Spenser Heaps, KSL, File

Governor approves Salt Lake, Summit counties' requests to mandate masks in public

By Graham Dudley and Sean Walker, KSL.com | Updated - Jun. 25, 2020 at 8:09 p.m. | Posted - Jun. 25, 2020 at 6:54 p.m.

SALT LAKE CITY — Utah Gov. Gary Herbert approved requests from Salt Lake and Summit counties to mandate mask-wearing in public spaces on Thursday.

Herbert had deferred action on the request from Salt Lake County until at least Friday, according to Salt Lake County Mayor Jenny Wilson's office. But in a rapid-fire turn of events, the governor's office confirmed that Herbert was approving the county's proposal Thursday night.

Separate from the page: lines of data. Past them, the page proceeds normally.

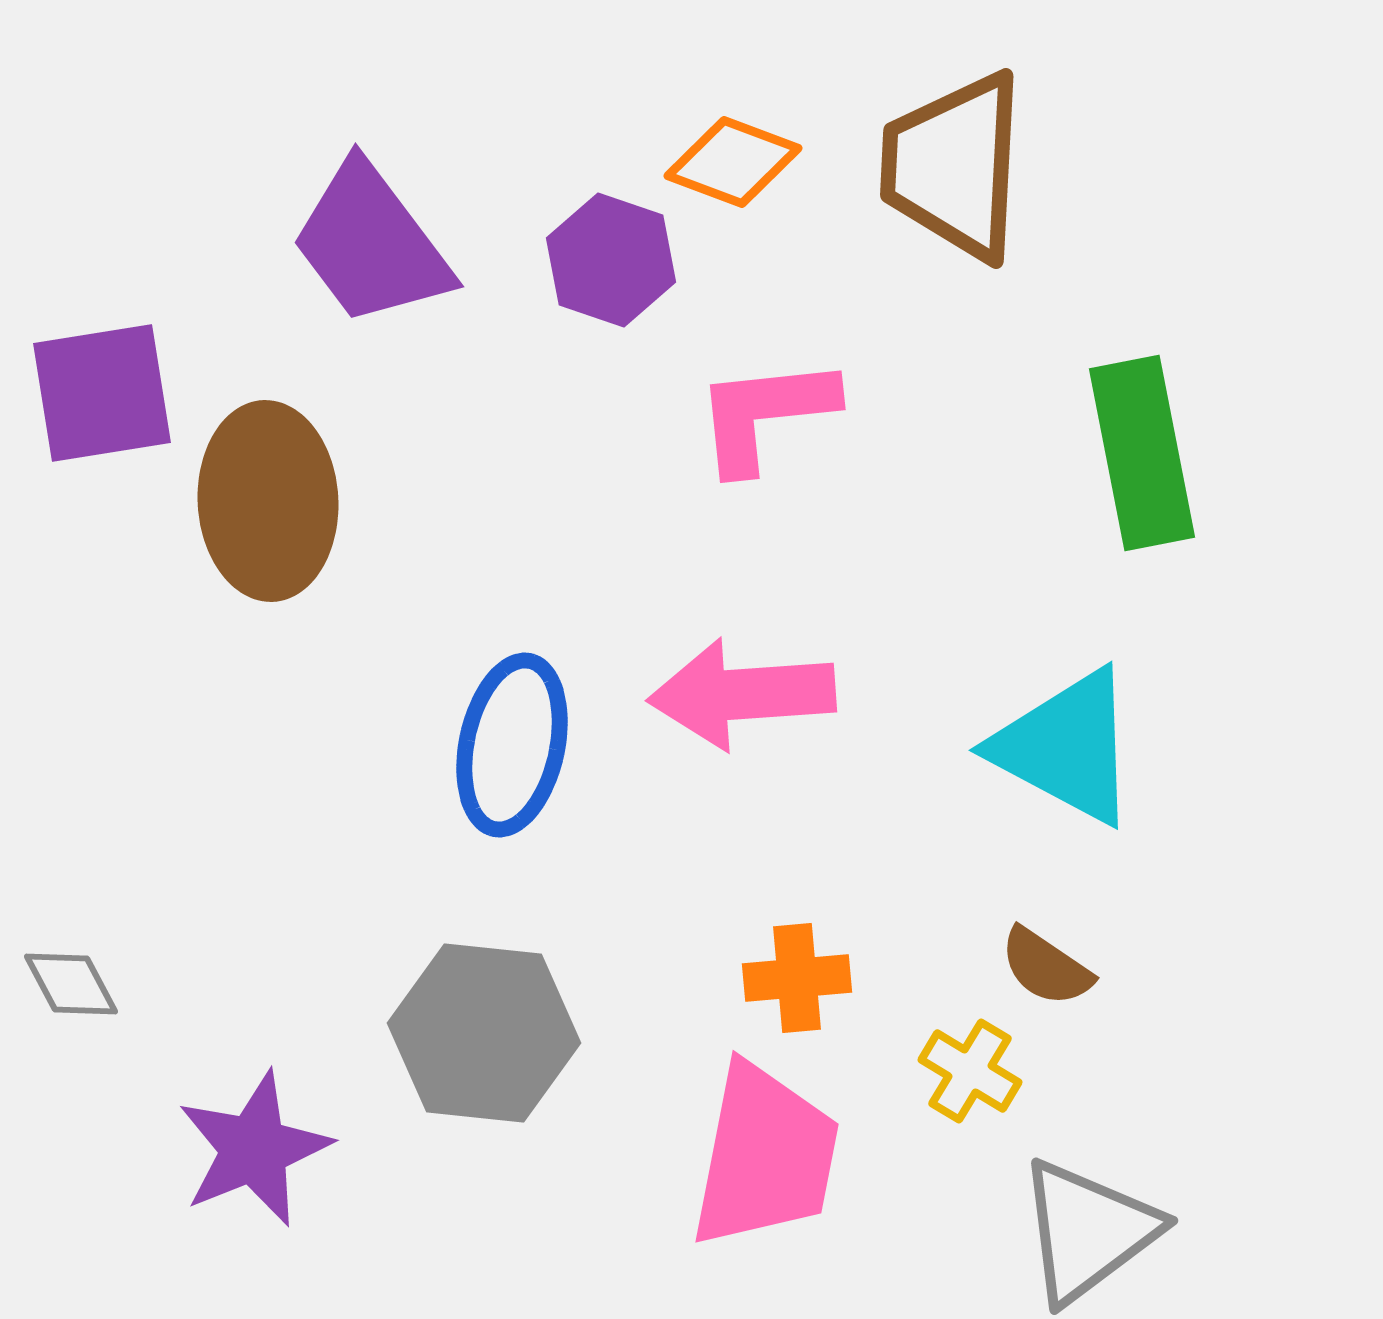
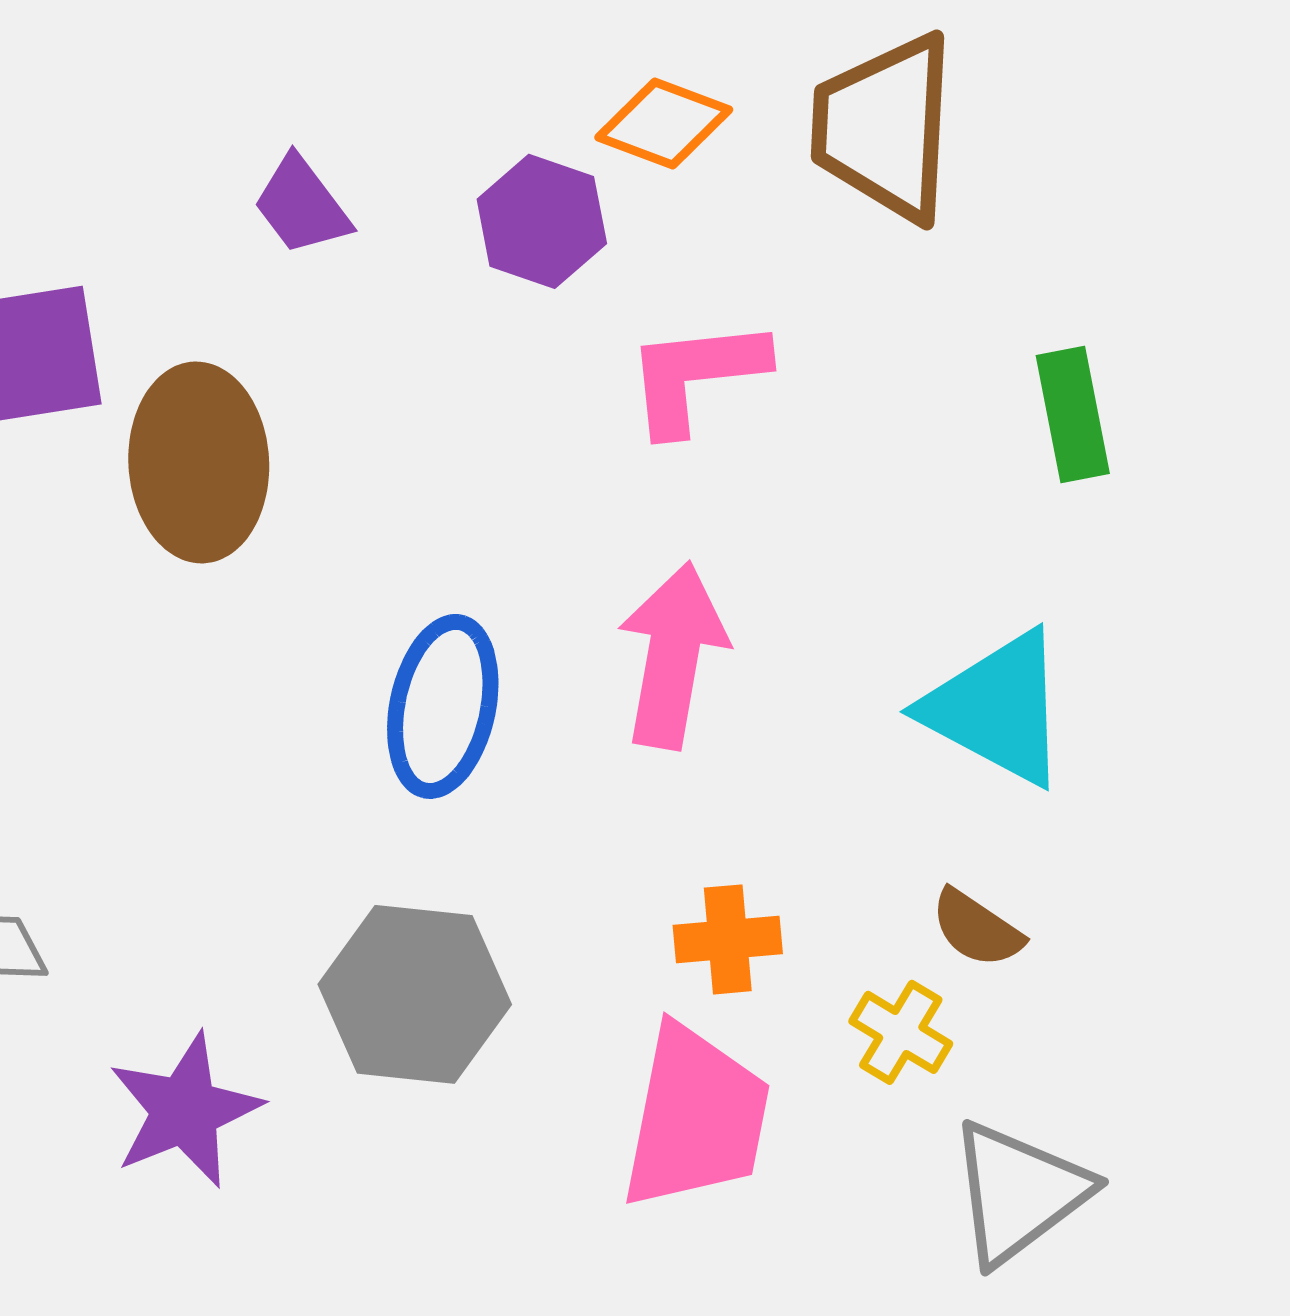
purple trapezoid: (371, 244) -> (302, 205), size x0.6
green rectangle: (1142, 453) -> (1073, 414), size x0.7
pink arrow: (742, 694) -> (673, 655), turned 104

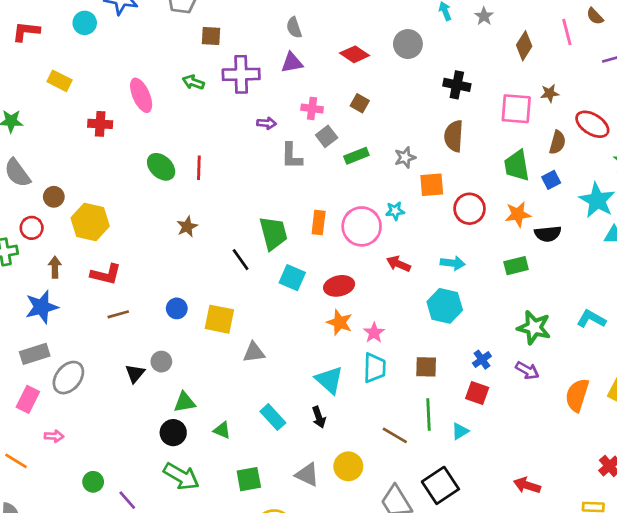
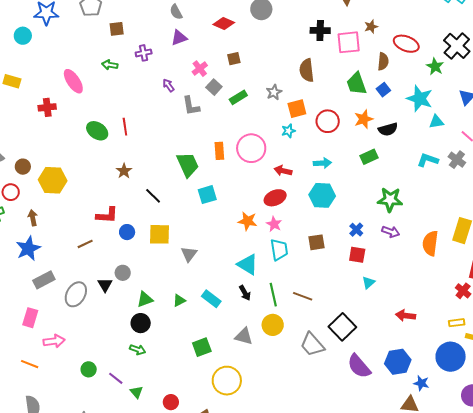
purple cross: (241, 74) -> (144, 53), size x0.6
black cross: (457, 85) -> (320, 30), moved
brown square: (360, 103) -> (234, 59), turned -32
pink cross: (312, 108) -> (200, 69), turned -35
purple arrow: (267, 123) -> (168, 85), turned -120
cyan star: (395, 211) -> (288, 131), moved
black line: (241, 260) -> (153, 196), moved
red L-shape: (106, 274) -> (107, 215), moved
cyan square: (292, 278) -> (207, 195), turned -30
red ellipse: (339, 286) -> (275, 198), moved
cyan L-shape: (591, 319) -> (428, 160), moved
gray triangle: (254, 352) -> (189, 254), turned -36
gray rectangle: (35, 354) -> (44, 280), moved
gray ellipse: (68, 378) -> (76, 294), moved
green line: (429, 414) -> (273, 295), moved
green triangle: (222, 430) -> (179, 300), moved, turned -40
cyan triangle: (460, 431) -> (368, 283), moved
pink arrow: (54, 436) -> (54, 341), size x1.5
green arrow: (181, 476) -> (138, 350), moved, size x0.6

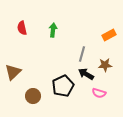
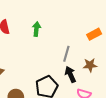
black arrow: (86, 74) -> (70, 74), turned 35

"Notifications are in the process of being made to the two requesting jurisdictions that they may implement a face-covering requirement," Gen. Jefferson Burton, interim director of the Utah Department of Health, told KSL. "Governor Herbert has approved their requests."

"I'm thankful to (Gov. Herbert) for his decision today," Salt Lake City Mayor Erin Mendenhall said on Twitter. "Masks are a key to turning the rising number of COVID cases around. Protect yourself, your loved ones and your communities by wearing one."

Wilson had issued another plea Thursday evening calling for all citizens to wear a mask when interacting in a public setting, such as doing business, shopping, or in situations where social distancing isn't possible.

Earlier Thursday, Summit County also requested that the state allow it to mandate mask-wearing in public spaces. A letter from county officials to Burton said the county is clearly "heading the wrong direction since moving to Yellow." The data "may not be as dire at this moment as some surrounding jurisdictions," the officials wrote, but "all the trends are unfavorable."

"We strongly believe our primary hope in adverting a future business shutdown is through this proposed mandatory mask measure," they said.

Wilson sent a letter to Herbert on June 23 to ask for a countywide requirement of mask-wearing, citing her deep concern with Utah's "dramatic" spike in coronavirus cases.

"I think it’s important that everyone wear a face mask," Wilson said in a video posted on her Twitter account Thursday before Herbert's announcement, pointing to evidence that masks can save lives. "We have asked, we have educated, we have reached out; that work has been done, and we’re not seeing the compliance at the level that we need.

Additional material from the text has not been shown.